* Data to use *
------------
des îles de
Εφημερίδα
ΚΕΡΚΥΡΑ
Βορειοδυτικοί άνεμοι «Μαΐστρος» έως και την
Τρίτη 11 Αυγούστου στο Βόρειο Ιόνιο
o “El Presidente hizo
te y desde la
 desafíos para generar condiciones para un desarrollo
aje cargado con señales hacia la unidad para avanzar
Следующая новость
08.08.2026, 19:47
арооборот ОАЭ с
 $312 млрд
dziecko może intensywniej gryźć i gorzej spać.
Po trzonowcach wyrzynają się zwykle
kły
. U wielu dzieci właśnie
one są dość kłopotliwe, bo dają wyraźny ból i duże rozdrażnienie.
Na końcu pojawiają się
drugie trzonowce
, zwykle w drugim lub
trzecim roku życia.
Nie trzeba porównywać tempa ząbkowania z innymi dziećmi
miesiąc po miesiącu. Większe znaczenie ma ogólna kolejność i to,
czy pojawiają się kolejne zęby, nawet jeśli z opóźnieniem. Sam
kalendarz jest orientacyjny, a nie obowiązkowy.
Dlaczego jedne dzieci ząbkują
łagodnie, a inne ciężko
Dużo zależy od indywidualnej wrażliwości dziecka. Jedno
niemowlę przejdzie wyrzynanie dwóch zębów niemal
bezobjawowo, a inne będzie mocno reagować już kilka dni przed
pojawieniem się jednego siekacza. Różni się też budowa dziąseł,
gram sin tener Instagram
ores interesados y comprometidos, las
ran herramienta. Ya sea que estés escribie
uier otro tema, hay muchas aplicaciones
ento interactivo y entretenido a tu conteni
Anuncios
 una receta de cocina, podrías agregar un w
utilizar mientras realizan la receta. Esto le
------------
Beginning with the line in which "ran herramienta. Ya sea que estés escribie" appears, print each remaining line of the listing exactly, the last line included.

ran herramienta. Ya sea que estés escribie
uier otro tema, hay muchas aplicaciones
ento interactivo y entretenido a tu conteni
Anuncios
 una receta de cocina, podrías agregar un w
utilizar mientras realizan la receta. Esto le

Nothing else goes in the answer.